Of course, maintaining reliable and stable operations are key to the airline as it continues transforming its technology infrastructure. DXC has been a partner with American Airlines for more than 20 years, performing a significant amount of work including running some of the airline’s most critical systems and vital applications. The long-standing partnership that American has with DXC gives Leibman confidence that the airline will be able to meet the new challenges that come in the dynamic and complex industry.
In addition to helping American Airlines transform the code base of legacy systems to cloud, “DXC is helping us dramatically modernize by getting us off of old mainframes and onto new and modern infrastructure, which eliminates years of technical debt,” Leibman says.
Cloud, data and automation in American’s transformation
Airline CIOs’ top priorities include investing in cloud services and business intelligence solutions, according to SITA’s report; 95% of its survey respondents name the former and 85% note the latter on their list of major programs and R&D plans by 2024. American Airlines sees building a digital technology foundation in the cloud as essential for future resilience, and harnessing the value of data is critical to reimagining everything from its own operations to the experience of employees and customers.
“DXC is bringing us expertise in new technology, such as robotic processing automation (or RPA), and the next generation of data and analytics platforms, as well as helping us on our journey to the cloud,” says Leibman. “These efforts have saved us a lot of time and effort. And, in the case of RPA, have literally automated thousands of manual hours.”
DXC is supporting the delivery transformation journey to cloud by modernizing operational workloads and legacy applications to give the airline flexibility and deliver results faster. By applying the power of AI, machine learning and data analytics, DXC helps American Airlines increase prediction accuracy for aircraft touchdown times and runway arrivals. More accurate predictions allow for smoother, more streamlined operations. DXC data scientists partnering with American Airlines have been able to increase touchdown time accuracy by more than a minute.

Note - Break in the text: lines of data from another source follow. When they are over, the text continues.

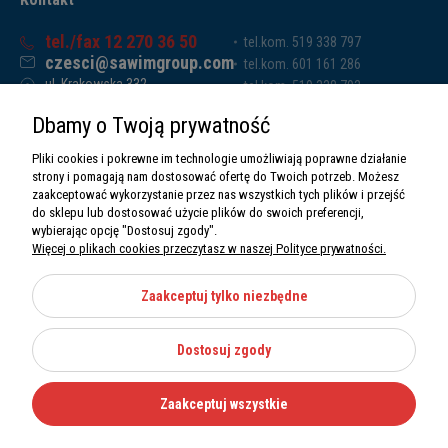
tel./fax 12 270 36 50
tel.kom. 519 338 797
czesci@sawimgroup.com
tel.kom. 601 161 286
ul. Krakowska 332,
tel.kom. 519 338 793
32-080 Zabierzów
tel.kom. 661 011 669
Dbamy o Twoją prywatność
Sawim Group Mariusz Zdyb sp. k.
NIP: 5130284470
Pliki cookies i pokrewne im technologie umożliwiają poprawne działanie
REGON: 5246591010
strony i pomagają nam dostosować ofertę do Twoich potrzeb. Możesz
zaakceptować wykorzystanie przez nas wszystkich tych plików i przejść
do sklepu lub dostosować użycie plików do swoich preferencji,
wybierając opcję "Dostosuj zgody".
Więcej o plikach cookies przeczytasz w naszej Polityce prywatności.
O nas
Informacje
Zaakceptuj tylko niezbędne
Moje konto
Dostosuj zgody
Kategorie
Zaakceptuj wszystkie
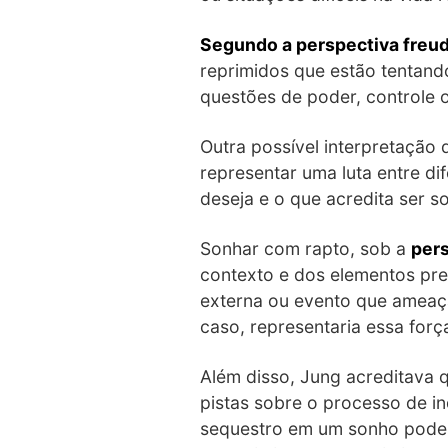
Segundo a perspectiva freu
reprimidos que estão tentand
questões de poder, controle
Outra possível interpretação 
representar uma luta entre di
deseja e o que acredita ser so
Sonhar com rapto, sob a
per
contexto e dos elementos pr
externa ou evento que ameaça
caso, representaria essa for
Além disso, Jung acreditava 
pistas sobre o processo de in
sequestro em um sonho pode i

Leibman also notes that DXC brings proactive, high-caliber talent to support some of American Airline’s most critical technology. DXC employees have adopted American’s DevOps culture, and are embedded in its product teams, helping the airline to deliver speed and value to its customers — close to 200 million yearly passengers. To transform development, American is working with DXC to implement DevOps toolchain and practices for its mainframe-based Flight Operating System (FOS) application, a mission-critical system for flight schedules and crew management.
Working together for a better future
As a key partner in American Airline’s delivery transformation, DXC is advancing the airline's capabilities, says Leibman. “DXC is showing up in a new and modern way and being really proactive in helping us solve the challenges that we face.
“It's not an overstatement to say that we wouldn't be flying without DXC. We have plans for many more years together.”